In response, Hoeper claims that Air Wisconsin’s representation of the Colorado Supreme Court’s holding – that true statements can be the basis for liability if made recklessly – is a distortion of that court’s analysis.  The Colorado court bypassed the issue of the statement’s veracity, Hoeper contends, because it was essentially analyzing whether the airline had the requisite culpability if the statements were found to be false.  Thus, Air Wisconsin is tilting (for the first time in this litigation, Hoeper contends) against a straw man in urging the Court to reject a rule that statements which are reckless but true are entitled to immunity.  Further, Hoeper points out that the lower court did not condone punishment of a true statement because it ultimately affirmed the jury’s finding that Air Wisconsin’s statements were materially false.  Bringing up the rear is Hoeper’s argument that Air Wisconsin’s statements were materially false because they conveyed the impression that he “was so mentally unstable as a result of his recent termination that he might use a gun . . . to injure passengers or commandeer a plane,” even though a number of Air Wisconsin employees testified that they never considered him a safety threat.

3. Analysis

The Court has tended to be wary of tort actions that cramp speech on matters of public concern, and air safety clearly fits that category.  Thus, there is a good chance the Court will be receptive to arguments that ATSA bars civil liability for airline safety reports that are anything short of fictional.  But one of the chief difficulties posed by this case is the fallacy inherent in Sullivan itself – that truth and falsity are binary propositions.  When the truth-falsity stakes are so high – constitutional protections or statutory immunity may ride on them – what is a court to do with statements like these that are neither gospel renditions nor bald-faced lies?  The Court, to date, has conceptualized “truth” generously in order to make more space for speech, especially in classic news reporting situations in which journalists are forgiven for imperfect word choices when acting as conduits of information between third-party sources and news consumers (for example, Time, Inc. v. Pape, Masson v. New Yorker, Bose v. Consumers Union).  So it’s not surprising that Air Wisconsin and the government are framing the statements as substantially true in order to bring themselves within the Court’s speech-protective canopy.

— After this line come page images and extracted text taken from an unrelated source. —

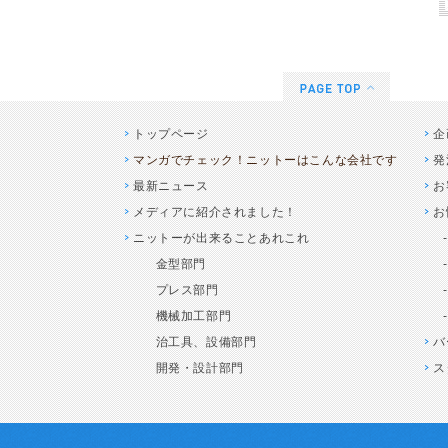
トップページ
企
マンガでチェック！ニットーはこんな会社です
発
最新ニュース
お
メディアに紹介されました！
お
ニットーが出来ることあれこれ
金型部門
プレス部門
機械加工部門
治工具、設備部門
バ
開発・設計部門
ス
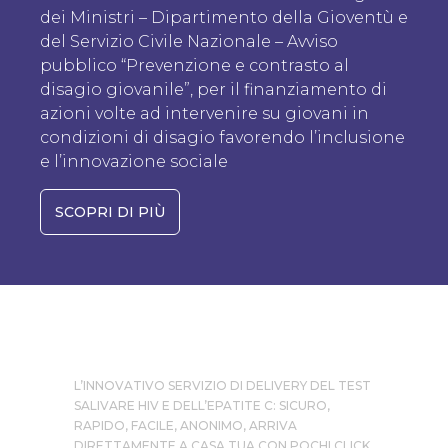
dei Ministri – Dipartimento della Gioventù e
del Servizio Civile Nazionale – Avviso
pubblico “Prevenzione e contrasto al
disagio giovanile”, per il finanziamento di
azioni volte ad intervenire su giovani in
condizioni di disagio favorendo l’inclusione
e l’innovazione sociale
SCOPRI DI PIÙ
L’INNOVATIVO SERVIZIO DI DELIVERY DEL TEST
SALIVARE HIV E DELL’EPATITE C: SICURO,
RAPIDO, FACILE, ANONIMO, ARRIVA
DIRETTAMENTE A CASA TUA CON POCHI CLICK.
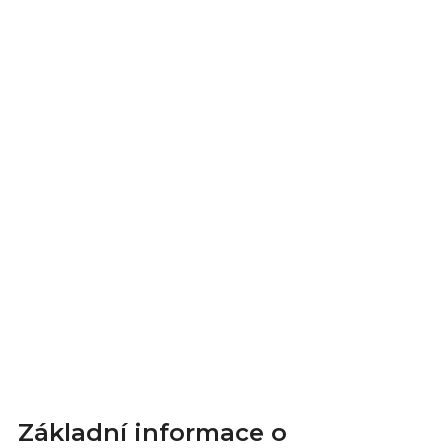
Základní informace o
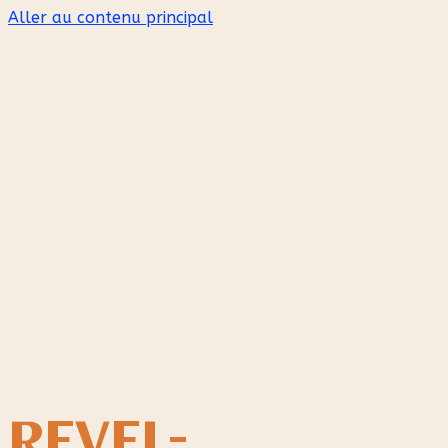
Aller au contenu principal
REVEL-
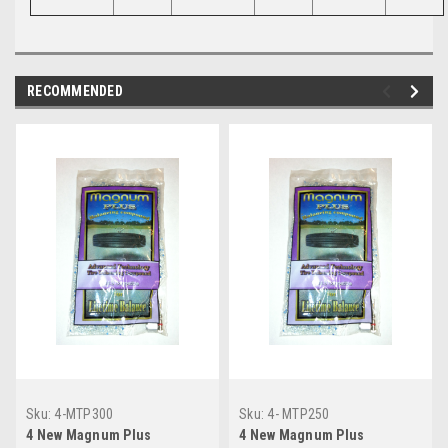
RECOMMENDED
Sku:
4-MTP300
Sku:
4- MTP250
4 New Magnum Plus
4 New Magnum Plus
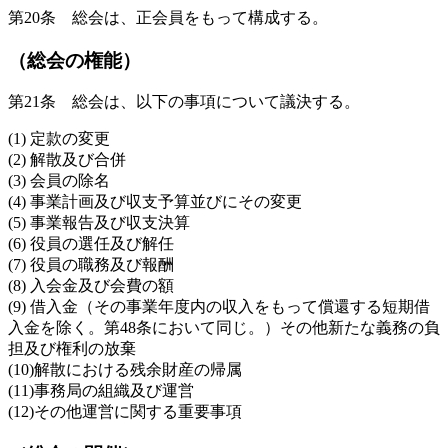
第20条 総会は、正会員をもって構成する。
（総会の権能）
第21条 総会は、以下の事項について議決する。
(1) 定款の変更
(2) 解散及び合併
(3) 会員の除名
(4) 事業計画及び収支予算並びにその変更
(5) 事業報告及び収支決算
(6) 役員の選任及び解任
(7) 役員の職務及び報酬
(8) 入会金及び会費の額
(9) 借入金（その事業年度内の収入をもって償還する短期借
入金を除く。第48条において同じ。）その他新たな義務の負
担及び権利の放棄
(10)解散における残余財産の帰属
(11)事務局の組織及び運営
(12)その他運営に関する重要事項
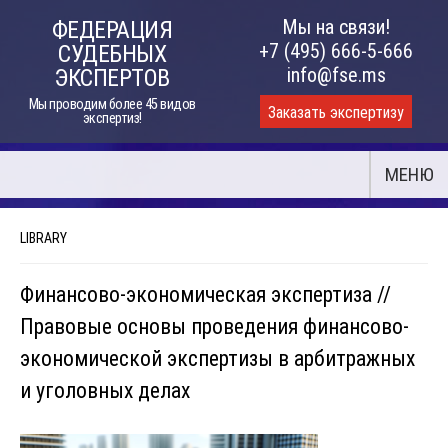
Skip
Мы на связи!
ФЕДЕРАЦИЯ
to
+7 (495) 666-5-666
СУДЕБНЫХ
content
info@fse.ms
ЭКСПЕРТОВ
Мы проводим более 45 видов
Заказать экспертизу
экспертиз!
МЕНЮ
LIBRARY
Финансово-экономическая экспертиза //
Правовые основы проведения финансово-
экономической экспертизы в арбитражных
и уголовных делах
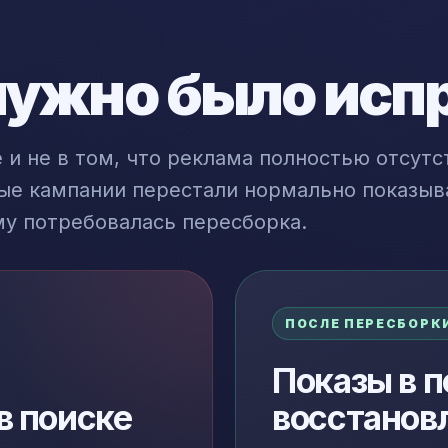
нужно было исп
 и не в том, что реклама полностью отсутс
ые кампании перестали нормально показыв
му потребовалась пересборка.
ПОСЛЕ ПЕРЕСБОРК
Показы в п
в поиске
восстанов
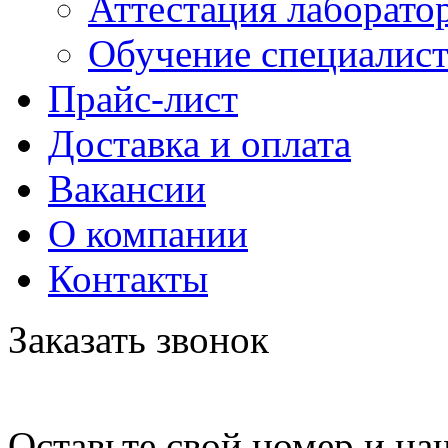
Аттестация лаборато
Обучение специалис
Прайс-лист
Доставка и оплата
Вакансии
О компании
Контакты
Заказать звонок
Оставьте свой номер и на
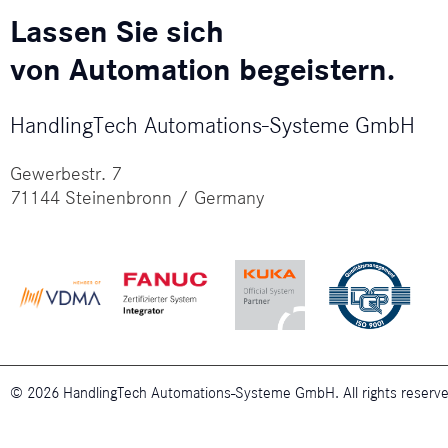
Lassen Sie sich
von Automation begeistern.
HandlingTech Automations-Systeme GmbH
Gewerbestr. 7
71144 Steinenbronn / Germany
© 2026 HandlingTech Automations-Systeme GmbH. All rights reserve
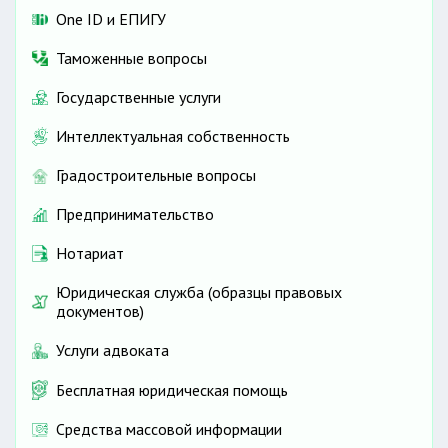
One ID и ЕПИГУ
Таможенные вопросы
Государственные услуги
Интеллектуальная собственность
Градостроительные вопросы
Предпринимательство
Нотариат
Юридическая служба (образцы правовых
документов)
Услуги адвоката
Бесплатная юридическая помощь
Средства массовой информации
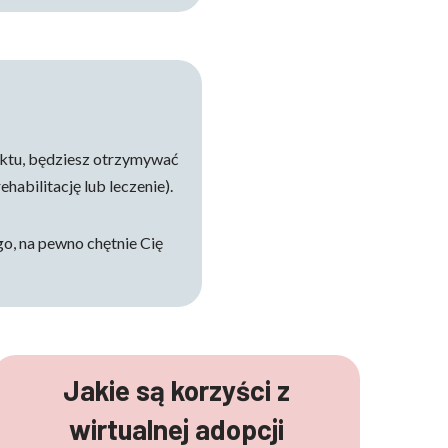
aktu, będziesz otrzymywać
ehabilitację lub leczenie).
o, na pewno chętnie Cię
Jakie są korzyści z
wirtualnej adopcji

Notably, however, Congress did not replicate Sullivan’s actual malice rule precisely when it wrote the ATSA.  Instead, it appeared to leave slightly more room for civil liability when statements fall into the twilight region between truth and falsity by withholding immunity not just for knowingly false statements, but also for knowingly “inaccurate or misleading” statements.  That statutory language may afford Air Wisconsin less latitude than the paradigmatic Sullivan journalist, both because the malice definition is subtly different and because — unlike most journalist-defendants — the carrier was both the source of the information and the speaker.  Thus, any ambiguities in its description cannot be attributed to unreliable or vague information, but instead were the product of its own involvement and language.  Put another way, what the Colorado Supreme Court described as “reckless” regardless of truth could be described as “knowingly misleading.”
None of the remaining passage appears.